◆ **Source material**:
——

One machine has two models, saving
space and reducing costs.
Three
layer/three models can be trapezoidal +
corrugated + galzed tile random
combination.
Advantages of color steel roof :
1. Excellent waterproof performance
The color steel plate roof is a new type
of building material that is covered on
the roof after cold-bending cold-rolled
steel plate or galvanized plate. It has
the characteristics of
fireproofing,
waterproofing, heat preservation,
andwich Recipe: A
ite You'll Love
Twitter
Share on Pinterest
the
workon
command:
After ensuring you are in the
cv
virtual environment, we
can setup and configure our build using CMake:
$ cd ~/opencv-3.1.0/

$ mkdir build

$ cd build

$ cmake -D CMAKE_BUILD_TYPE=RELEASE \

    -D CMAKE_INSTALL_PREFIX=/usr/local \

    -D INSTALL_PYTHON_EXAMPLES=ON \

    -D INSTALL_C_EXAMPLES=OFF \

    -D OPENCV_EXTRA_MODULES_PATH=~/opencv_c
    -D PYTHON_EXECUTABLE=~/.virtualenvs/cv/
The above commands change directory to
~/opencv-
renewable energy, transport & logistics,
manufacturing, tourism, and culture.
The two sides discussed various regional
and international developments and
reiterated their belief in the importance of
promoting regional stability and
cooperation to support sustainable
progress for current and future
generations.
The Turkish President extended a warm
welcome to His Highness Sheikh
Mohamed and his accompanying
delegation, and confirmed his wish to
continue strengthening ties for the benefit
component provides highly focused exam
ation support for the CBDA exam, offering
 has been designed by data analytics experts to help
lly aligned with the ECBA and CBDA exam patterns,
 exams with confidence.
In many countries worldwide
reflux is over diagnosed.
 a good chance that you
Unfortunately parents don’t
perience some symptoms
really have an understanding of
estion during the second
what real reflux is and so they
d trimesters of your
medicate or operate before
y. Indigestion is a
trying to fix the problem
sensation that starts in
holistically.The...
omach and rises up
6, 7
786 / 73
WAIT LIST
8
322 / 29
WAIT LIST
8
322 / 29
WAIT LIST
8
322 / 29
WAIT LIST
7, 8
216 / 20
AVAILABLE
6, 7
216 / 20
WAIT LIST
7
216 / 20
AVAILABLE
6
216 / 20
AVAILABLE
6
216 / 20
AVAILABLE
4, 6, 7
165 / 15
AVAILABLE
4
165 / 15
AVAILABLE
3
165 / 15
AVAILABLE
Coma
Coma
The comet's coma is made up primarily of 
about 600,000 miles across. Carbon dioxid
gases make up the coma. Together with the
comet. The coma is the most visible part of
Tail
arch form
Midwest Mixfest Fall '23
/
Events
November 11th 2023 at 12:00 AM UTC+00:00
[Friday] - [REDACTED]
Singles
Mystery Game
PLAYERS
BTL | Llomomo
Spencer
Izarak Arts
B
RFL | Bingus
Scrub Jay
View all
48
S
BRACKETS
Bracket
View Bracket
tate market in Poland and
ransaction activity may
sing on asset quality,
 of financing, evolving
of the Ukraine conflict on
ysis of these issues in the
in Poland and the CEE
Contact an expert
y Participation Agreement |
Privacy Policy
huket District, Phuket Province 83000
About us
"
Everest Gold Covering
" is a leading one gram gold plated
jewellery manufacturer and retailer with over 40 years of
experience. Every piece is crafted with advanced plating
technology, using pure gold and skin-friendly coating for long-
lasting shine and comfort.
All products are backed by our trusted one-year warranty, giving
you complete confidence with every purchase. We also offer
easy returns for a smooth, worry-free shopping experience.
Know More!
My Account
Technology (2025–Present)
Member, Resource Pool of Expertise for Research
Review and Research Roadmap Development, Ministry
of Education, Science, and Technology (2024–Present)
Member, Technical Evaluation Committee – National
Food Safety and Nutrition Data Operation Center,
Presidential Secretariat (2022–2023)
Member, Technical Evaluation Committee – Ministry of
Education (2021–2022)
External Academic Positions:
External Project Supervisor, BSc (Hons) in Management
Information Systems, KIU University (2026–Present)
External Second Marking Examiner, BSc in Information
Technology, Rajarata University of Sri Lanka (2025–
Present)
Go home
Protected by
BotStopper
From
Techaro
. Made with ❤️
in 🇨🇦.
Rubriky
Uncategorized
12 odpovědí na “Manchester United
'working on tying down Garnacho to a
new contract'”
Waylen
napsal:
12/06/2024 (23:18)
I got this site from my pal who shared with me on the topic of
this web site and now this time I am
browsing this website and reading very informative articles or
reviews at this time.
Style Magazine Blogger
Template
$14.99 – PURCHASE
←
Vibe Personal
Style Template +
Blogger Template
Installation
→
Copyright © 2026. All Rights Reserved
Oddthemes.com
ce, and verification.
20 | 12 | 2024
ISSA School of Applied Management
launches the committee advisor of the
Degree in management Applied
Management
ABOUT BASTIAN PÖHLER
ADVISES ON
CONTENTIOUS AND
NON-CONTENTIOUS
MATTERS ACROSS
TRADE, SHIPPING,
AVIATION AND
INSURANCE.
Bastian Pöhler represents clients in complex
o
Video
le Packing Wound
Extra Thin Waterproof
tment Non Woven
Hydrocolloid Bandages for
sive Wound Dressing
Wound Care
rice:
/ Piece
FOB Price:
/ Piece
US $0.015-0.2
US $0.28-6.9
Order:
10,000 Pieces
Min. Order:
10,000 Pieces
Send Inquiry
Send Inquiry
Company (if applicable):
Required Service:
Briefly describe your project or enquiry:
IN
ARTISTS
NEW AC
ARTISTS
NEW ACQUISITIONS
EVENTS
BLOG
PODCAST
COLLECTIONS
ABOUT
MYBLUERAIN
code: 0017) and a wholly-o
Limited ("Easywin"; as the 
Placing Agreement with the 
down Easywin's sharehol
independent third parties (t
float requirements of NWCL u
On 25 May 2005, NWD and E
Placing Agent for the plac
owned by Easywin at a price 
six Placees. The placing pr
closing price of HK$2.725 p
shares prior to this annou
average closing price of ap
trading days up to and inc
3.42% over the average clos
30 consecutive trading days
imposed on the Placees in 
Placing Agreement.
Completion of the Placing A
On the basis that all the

——

◆ **Work request**:
Could you write out all of the entries precisely as they stand?

◆ **Task response**:
One machine has two models, saving
space and reducing costs.
Three
layer/three models can be trapezoidal +
corrugated + galzed tile random
combination.
Advantages of color steel roof :
1. Excellent waterproof performance
The color steel plate roof is a new type
of building material that is covered on
the roof after cold-bending cold-rolled
steel plate or galvanized plate. It has
the characteristics of
fireproofing,
waterproofing, heat preservation,
andwich Recipe: A
ite You'll Love
Twitter
Share on Pinterest
the
workon
command:
After ensuring you are in the
cv
virtual environment, we
can setup and configure our build using CMake:
$ cd ~/opencv-3.1.0/

$ mkdir build

$ cd build

$ cmake -D CMAKE_BUILD_TYPE=RELEASE \

    -D CMAKE_INSTALL_PREFIX=/usr/local \

    -D INSTALL_PYTHON_EXAMPLES=ON \

    -D INSTALL_C_EXAMPLES=OFF \

    -D OPENCV_EXTRA_MODULES_PATH=~/opencv_c
    -D PYTHON_EXECUTABLE=~/.virtualenvs/cv/
The above commands change directory to
~/opencv-
renewable energy, transport & logistics,
manufacturing, tourism, and culture.
The two sides discussed various regional
and international developments and
reiterated their belief in the importance of
promoting regional stability and
cooperation to support sustainable
progress for current and future
generations.
The Turkish President extended a warm
welcome to His Highness Sheikh
Mohamed and his accompanying
delegation, and confirmed his wish to
continue strengthening ties for the benefit
component provides highly focused exam
ation support for the CBDA exam, offering
 has been designed by data analytics experts to help
lly aligned with the ECBA and CBDA exam patterns,
 exams with confidence.
In many countries worldwide
reflux is over diagnosed.
 a good chance that you
Unfortunately parents don’t
perience some symptoms
really have an understanding of
estion during the second
what real reflux is and so they
d trimesters of your
medicate or operate before
y. Indigestion is a
trying to fix the problem
sensation that starts in
holistically.The...
omach and rises up
6, 7
786 / 73
WAIT LIST
8
322 / 29
WAIT LIST
8
322 / 29
WAIT LIST
8
322 / 29
WAIT LIST
7, 8
216 / 20
AVAILABLE
6, 7
216 / 20
WAIT LIST
7
216 / 20
AVAILABLE
6
216 / 20
AVAILABLE
6
216 / 20
AVAILABLE
4, 6, 7
165 / 15
AVAILABLE
4
165 / 15
AVAILABLE
3
165 / 15
AVAILABLE
Coma
Coma
The comet's coma is made up primarily of 
about 600,000 miles across. Carbon dioxid
gases make up the coma. Together with the
comet. The coma is the most visible part of
Tail
arch form
Midwest Mixfest Fall '23
/
Events
November 11th 2023 at 12:00 AM UTC+00:00
[Friday] - [REDACTED]
Singles
Mystery Game
PLAYERS
BTL | Llomomo
Spencer
Izarak Arts
B
RFL | Bingus
Scrub Jay
View all
48
S
BRACKETS
Bracket
View Bracket
tate market in Poland and
ransaction activity may
sing on asset quality,
 of financing, evolving
of the Ukraine conflict on
ysis of these issues in the
in Poland and the CEE
Contact an expert
y Participation Agreement |
Privacy Policy
huket District, Phuket Province 83000
About us
"
Everest Gold Covering
" is a leading one gram gold plated
jewellery manufacturer and retailer with over 40 years of
experience. Every piece is crafted with advanced plating
technology, using pure gold and skin-friendly coating for long-
lasting shine and comfort.
All products are backed by our trusted one-year warranty, giving
you complete confidence with every purchase. We also offer
easy returns for a smooth, worry-free shopping experience.
Know More!
My Account
Technology (2025–Present)
Member, Resource Pool of Expertise for Research
Review and Research Roadmap Development, Ministry
of Education, Science, and Technology (2024–Present)
Member, Technical Evaluation Committee – National
Food Safety and Nutrition Data Operation Center,
Presidential Secretariat (2022–2023)
Member, Technical Evaluation Committee – Ministry of
Education (2021–2022)
External Academic Positions:
External Project Supervisor, BSc (Hons) in Management
Information Systems, KIU University (2026–Present)
External Second Marking Examiner, BSc in Information
Technology, Rajarata University of Sri Lanka (2025–
Present)
Go home
Protected by
BotStopper
From
Techaro
. Made with ❤️
in 🇨🇦.
Rubriky
Uncategorized
12 odpovědí na “Manchester United
'working on tying down Garnacho to a
new contract'”
Waylen
napsal:
12/06/2024 (23:18)
I got this site from my pal who shared with me on the topic of
this web site and now this time I am
browsing this website and reading very informative articles or
reviews at this time.
Style Magazine Blogger
Template
$14.99 – PURCHASE
←
Vibe Personal
Style Template +
Blogger Template
Installation
→
Copyright © 2026. All Rights Reserved
Oddthemes.com
ce, and verification.
20 | 12 | 2024
ISSA School of Applied Management
launches the committee advisor of the
Degree in management Applied
Management
ABOUT BASTIAN PÖHLER
ADVISES ON
CONTENTIOUS AND
NON-CONTENTIOUS
MATTERS ACROSS
TRADE, SHIPPING,
AVIATION AND
INSURANCE.
Bastian Pöhler represents clients in complex
o
Video
le Packing Wound
Extra Thin Waterproof
tment Non Woven
Hydrocolloid Bandages for
sive Wound Dressing
Wound Care
rice:
/ Piece
FOB Price:
/ Piece
US $0.015-0.2
US $0.28-6.9
Order:
10,000 Pieces
Min. Order:
10,000 Pieces
Send Inquiry
Send Inquiry
Company (if applicable):
Required Service:
Briefly describe your project or enquiry:
IN
ARTISTS
NEW AC
ARTISTS
NEW ACQUISITIONS
EVENTS
BLOG
PODCAST
COLLECTIONS
ABOUT
MYBLUERAIN
code: 0017) and a wholly-o
Limited ("Easywin"; as the 
Placing Agreement with the 
down Easywin's sharehol
independent third parties (t
float requirements of NWCL u
On 25 May 2005, NWD and E
Placing Agent for the plac
owned by Easywin at a price 
six Placees. The placing pr
closing price of HK$2.725 p
shares prior to this annou
average closing price of ap
trading days up to and inc
3.42% over the average clos
30 consecutive trading days
imposed on the Placees in 
Placing Agreement.
Completion of the Placing A
On the basis that all the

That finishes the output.